Vous parlez de ‘made in France’, c’est un peu l’image ‘cliché’ de la France : l’élégance, le luxe, la beauté, le parfum etc. Comment vous êtes-vous adaptée à cette image de la France vue de l’étranger par les étrangers ?
« Cette Semaine parfumée est dédiée à la mode et à la parfumerie françaises. A cette occasion, l’IFP m’a contactée suite au projet pour lequel on s’était rencontrées l’année dernière, l’oeuvre ‘Déjà-vu’ qui réunissait tous les parfums disponibles sur le marché cosmétique au moment, hommes et femmes confondus et mélangés à égale dose. Suite à cette exposition, l’IFP m’a demandé de créer une intervention a priori olfactive. Mon travail n’étant pas de faire des parfums mais de proposer des expériences atypiques dans le champ des arts plastiques, ma première réaction a été de me dire : comment travailler sur l’odeur sans forcément tomber justement dans le cliché du luxe, du raffiné, du délicat. Je me suis demandée : qu’est-ce qui représente la France à l’étranger, quelle est l’icône de la France à l’étranger ? Alors à part le camembert, le fromage... »
Qui ne sent pas forcément très bon...
« C’est clair... j’ai réfléchi, et je me suis dit : l’icône de la France ne serait-elle pas la baguette de pain croustillante, chaleureuse. Le croissant au beurre... Et donc par extension, l’odeur de boulangerie. »
On était toute à l’heure devant l’IFP. On peut sentir en approchant du bâtiment une odeur un peu sucrée, de bonbons. A l’intérieur on sent plutôt une odeur de petits pains. Comment crée-t-on ce type d’odeur à partir de rien quand on n’a pas de petits pains exposés devant nous ?« Le projet Amélie c’est un portrait en creux de la France, invisible, presqu’immatériel puisqu’olfactif, difficile à décrire à la radio. On peut décrire mais on ne peut pas transmettre. Cette odeur c’est une odeur moitié artificielle moitié naturelle. A la maison, quand vous faites cuire un gâteau ça sent. Evidemment dans certaines boulangeries, l’odeur est authentique. Mais dans la plupart des cas, surtout depuis quelques années, c’est une odeur qui est reproduite grâce à un travail de chimie, à partir des molécules. Ce sont des spécialistes, des nez qui arrivent, grâcé aux nouvelles technologies, à reproduire beaucoup d’odeurs. Cette odeur artificielle de boulangerie ça s’appelle du marketing olfactif, une nouvelle forme de marketing qui est en plein essor. C’est un marketing qui pourrait être vécu comme très doux, car c’est une bonne odeur, mais je pense qu’il est au plus haut degré de manipulation du consommateur car on ne peut pas l’éviter, on ne peut pas arrêter de respirer. C’est une des raisons qui m’a motivée à faire ce travail : parler de notre société contemporaine, de la manière dont on véhicule une image, notamment celle de la France, car l’artisan boulanger français est célèbre au-delà de nos frontières. »

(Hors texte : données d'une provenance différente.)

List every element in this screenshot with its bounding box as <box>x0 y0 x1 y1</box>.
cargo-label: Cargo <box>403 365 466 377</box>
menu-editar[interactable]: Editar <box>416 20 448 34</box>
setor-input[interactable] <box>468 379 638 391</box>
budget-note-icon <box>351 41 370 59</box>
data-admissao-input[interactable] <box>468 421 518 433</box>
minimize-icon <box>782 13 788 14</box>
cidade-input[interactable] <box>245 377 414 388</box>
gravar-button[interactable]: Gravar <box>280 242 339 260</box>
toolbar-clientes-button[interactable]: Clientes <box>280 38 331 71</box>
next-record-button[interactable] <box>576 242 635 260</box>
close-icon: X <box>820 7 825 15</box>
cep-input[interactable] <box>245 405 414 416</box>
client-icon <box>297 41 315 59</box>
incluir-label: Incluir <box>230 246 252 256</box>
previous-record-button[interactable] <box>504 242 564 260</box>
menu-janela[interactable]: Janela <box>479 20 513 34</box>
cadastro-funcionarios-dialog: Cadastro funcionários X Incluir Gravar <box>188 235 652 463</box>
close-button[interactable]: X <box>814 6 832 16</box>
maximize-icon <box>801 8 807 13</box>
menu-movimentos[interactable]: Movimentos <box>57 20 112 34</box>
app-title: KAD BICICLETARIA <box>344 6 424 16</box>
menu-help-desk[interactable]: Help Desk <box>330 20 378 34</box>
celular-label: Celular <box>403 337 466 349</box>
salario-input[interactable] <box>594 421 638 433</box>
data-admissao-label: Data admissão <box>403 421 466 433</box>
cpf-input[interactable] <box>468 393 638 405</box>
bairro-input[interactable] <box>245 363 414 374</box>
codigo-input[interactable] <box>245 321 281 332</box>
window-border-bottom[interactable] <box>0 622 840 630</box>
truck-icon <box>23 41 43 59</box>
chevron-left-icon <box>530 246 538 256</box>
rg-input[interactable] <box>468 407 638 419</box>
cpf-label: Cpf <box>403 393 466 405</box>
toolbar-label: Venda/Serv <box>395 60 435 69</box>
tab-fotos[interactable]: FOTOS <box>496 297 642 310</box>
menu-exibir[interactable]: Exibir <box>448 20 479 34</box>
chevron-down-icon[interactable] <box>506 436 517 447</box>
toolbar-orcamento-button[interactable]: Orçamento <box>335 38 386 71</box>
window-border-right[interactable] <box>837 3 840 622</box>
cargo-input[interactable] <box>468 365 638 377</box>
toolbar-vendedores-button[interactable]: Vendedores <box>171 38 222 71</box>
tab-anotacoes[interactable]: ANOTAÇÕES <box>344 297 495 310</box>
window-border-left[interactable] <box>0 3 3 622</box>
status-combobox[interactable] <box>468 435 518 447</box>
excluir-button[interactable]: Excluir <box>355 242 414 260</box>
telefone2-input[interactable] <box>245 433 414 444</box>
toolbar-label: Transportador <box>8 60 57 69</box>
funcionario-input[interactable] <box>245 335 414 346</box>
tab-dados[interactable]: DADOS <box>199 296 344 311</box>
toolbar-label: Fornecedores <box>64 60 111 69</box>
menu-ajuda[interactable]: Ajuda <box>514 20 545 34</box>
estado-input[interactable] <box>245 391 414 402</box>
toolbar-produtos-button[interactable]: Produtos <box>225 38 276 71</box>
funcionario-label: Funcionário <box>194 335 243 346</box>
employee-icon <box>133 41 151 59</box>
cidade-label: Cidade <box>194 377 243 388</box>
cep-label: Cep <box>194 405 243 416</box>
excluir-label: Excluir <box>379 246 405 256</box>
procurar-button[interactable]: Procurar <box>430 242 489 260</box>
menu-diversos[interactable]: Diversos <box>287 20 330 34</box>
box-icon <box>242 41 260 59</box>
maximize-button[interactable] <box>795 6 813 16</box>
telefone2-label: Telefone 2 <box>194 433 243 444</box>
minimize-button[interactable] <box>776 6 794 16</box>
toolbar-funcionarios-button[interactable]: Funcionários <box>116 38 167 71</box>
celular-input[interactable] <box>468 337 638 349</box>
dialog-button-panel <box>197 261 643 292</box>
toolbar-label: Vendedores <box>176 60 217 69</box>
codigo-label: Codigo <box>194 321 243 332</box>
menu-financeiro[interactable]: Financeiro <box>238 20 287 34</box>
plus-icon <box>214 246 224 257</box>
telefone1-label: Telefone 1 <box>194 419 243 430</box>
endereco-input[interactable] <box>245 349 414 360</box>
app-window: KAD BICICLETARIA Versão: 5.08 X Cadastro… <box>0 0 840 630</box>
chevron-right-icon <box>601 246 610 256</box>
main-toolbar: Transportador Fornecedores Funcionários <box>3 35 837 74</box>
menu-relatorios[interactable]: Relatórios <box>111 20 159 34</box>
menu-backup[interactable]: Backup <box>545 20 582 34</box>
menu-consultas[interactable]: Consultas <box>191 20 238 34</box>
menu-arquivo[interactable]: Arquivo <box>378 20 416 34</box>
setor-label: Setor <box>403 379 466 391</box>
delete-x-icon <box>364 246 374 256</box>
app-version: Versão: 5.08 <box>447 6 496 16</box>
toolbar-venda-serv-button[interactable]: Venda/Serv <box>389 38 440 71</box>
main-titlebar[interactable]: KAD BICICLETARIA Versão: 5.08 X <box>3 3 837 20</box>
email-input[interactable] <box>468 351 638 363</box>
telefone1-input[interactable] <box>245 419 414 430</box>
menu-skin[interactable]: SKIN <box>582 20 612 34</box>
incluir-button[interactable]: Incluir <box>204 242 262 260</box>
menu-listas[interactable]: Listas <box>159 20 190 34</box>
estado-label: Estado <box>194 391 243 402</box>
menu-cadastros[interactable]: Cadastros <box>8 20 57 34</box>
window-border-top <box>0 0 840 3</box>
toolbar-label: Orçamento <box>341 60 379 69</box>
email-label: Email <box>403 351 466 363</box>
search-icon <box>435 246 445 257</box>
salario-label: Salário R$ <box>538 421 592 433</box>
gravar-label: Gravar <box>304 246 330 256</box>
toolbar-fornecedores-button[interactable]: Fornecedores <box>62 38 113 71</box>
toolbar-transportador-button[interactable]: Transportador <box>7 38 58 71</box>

C’est l’image du Français avec son béret et sa baguette aussi... Il y a un autre personnage qui est aussi très connu hors des frontières de la France, qui a fait son image à l’étranger, à tort ou à raison, c’est un personnage dont vous vous êtes inspirée pour le titre de ce projet : Amélie Poulain, qui est l’image d’une France un peu surannée...« Amélie me semblait un zeste surannée, comme vous le dites, avec un côté cliché d’une France idyllique, carte postale. Cette ‘France carte postale’ collait bien avec l’odeur de boulangerie diffusée depuis la rue. Sachant que ce que j’espère proposer aux gens qui passent dans la rue sans savoir ou en sachant, c’est une expérience à la fois douce, presque nostalgique d’une France lointaine et en même temps un clin d’oeil plein d’humour à ce que peut porter comme mission un institut français à l’étranger, celui de promouvoir la culture française, et pourquoi pas, sa culture culinaire. »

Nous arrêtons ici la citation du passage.